Eram deveras surpreendentes os modos da pequena Milú. No início e no fim de cada frase, sempre que se dirigia ao Conde ou a qualquer outro membro da distinta nobreza, a aranhita executava uma singela vénia, exactamente como as damas fazem na corte diante da realeza, segurando com cuidado de ambos os lados o seu vestidinho de teia finamente trabalhado. Mas não era só isso, não senhor, a jovem aranha também tinha bons modos à mesa, sentando-se sempre com os pezitos peludos cruzados, muito direita e mantendo de forma muito solene os cotovelos afastados dos finos brocados. E era delicioso vê-la segurar a chavenazinha de porcelana imari com motivos florais dourados, vermelhos e azuis vivos, durante o habitual chá das cinco. O seu dedito mais piqueno apontado ao céu, o guardanapo perfeitamente dobrado em dois no colo. O Conde levava-a consigo a todos os eventos, mesmo os mais aborrecidos que sucediam quinzenalmente no Ungentlemanly very Gentlemen’s Club, onde Milú recitava em francês e muitas vezes em japonês, haikus de Masaoka Shiki:

esmaguei a aranha /e com frio /passei sozinho o resto da noite

kumo korosu / ato no sabishiki / yosamu kana

Recebia sempre mil aplausos. Em pouco tempo, uns meses apenas, Milú tornara-se na atração principal. Todos a queria ver de perto usando e abusando dos monóculos e pince-nez, tentando copiar-lhe os modelitos, apreciar-lhe os seus modos polidos, solicitar um auto-retrato ou então que tecesse com eloquência um ou dois elogios. 

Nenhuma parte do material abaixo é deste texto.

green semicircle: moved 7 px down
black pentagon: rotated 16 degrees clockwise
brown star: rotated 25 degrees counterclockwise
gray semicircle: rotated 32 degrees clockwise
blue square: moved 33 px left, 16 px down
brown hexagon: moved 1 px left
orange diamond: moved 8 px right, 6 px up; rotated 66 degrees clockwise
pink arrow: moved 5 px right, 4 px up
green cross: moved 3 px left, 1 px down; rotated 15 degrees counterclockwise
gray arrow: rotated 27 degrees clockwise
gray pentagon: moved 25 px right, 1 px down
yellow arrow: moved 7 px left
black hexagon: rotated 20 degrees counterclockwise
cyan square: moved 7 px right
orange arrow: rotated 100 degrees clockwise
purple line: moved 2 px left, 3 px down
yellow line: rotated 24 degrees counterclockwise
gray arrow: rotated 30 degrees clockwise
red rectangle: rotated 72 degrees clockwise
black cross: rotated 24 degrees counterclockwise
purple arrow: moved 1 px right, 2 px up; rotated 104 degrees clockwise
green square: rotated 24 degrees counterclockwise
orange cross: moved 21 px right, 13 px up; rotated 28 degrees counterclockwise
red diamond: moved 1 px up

O Conde não podia estar mais satisfeito, pois também ele possuía um ego equivalente a mil mamutes lanosos que necessitava de ser constantemente alimentado e nunca se cansava dos elogios, nem das gratificações que recebia às custas da sua pequena e habilidosa pupila. Por isso, quando Dona Luísa de Corner & Key desceu da sua berlinda reluzente, puxada por quatro belíssimos cavalos percheron, em frente da escadaria do palacete do Conde, este mandou o criado dizer que estava ausente. "Viagem de negócios, volto em breve, lá para o Natal."

Ōide Tōkō


Comentários

  1. Seja em sonho
    Ou leve pensamento
    As tuas palavras esvoaçam ao vento.

    Aonde te inspiras
    Como é que consegues?
    Ah, todo tu és feito de alento!

    Brisa suave
    Mente brilhante
    Milú, Milú, pergunta-lhe lá tu!!

    Conde de Lagareyro nobre e sedutor
    Quisera eu ser feiticeira
    E a deusa das deusas seria o teu amor.

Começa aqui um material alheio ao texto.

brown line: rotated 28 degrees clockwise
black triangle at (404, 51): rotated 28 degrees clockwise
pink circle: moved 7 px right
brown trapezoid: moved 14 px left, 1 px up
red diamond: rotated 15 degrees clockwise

    Se a Dona Luísa Condensa de Corner & Key
    Te visitar e no teu Palácio se apear
    Recebe-a com um sorriso...Ela merece.

    * * *
    E agora, sim, haikus de verdade

    E tu, aranha
    como cantarias
    neste vento de Outono?

    (Matsuo Bashô)

    Apaixonado
    O gato esquece o arroz
    Colado aos bigodes

    (Tan Taigi)

    Beijos, Manel.
    Sonha e escreve.
    Escreve e sonha.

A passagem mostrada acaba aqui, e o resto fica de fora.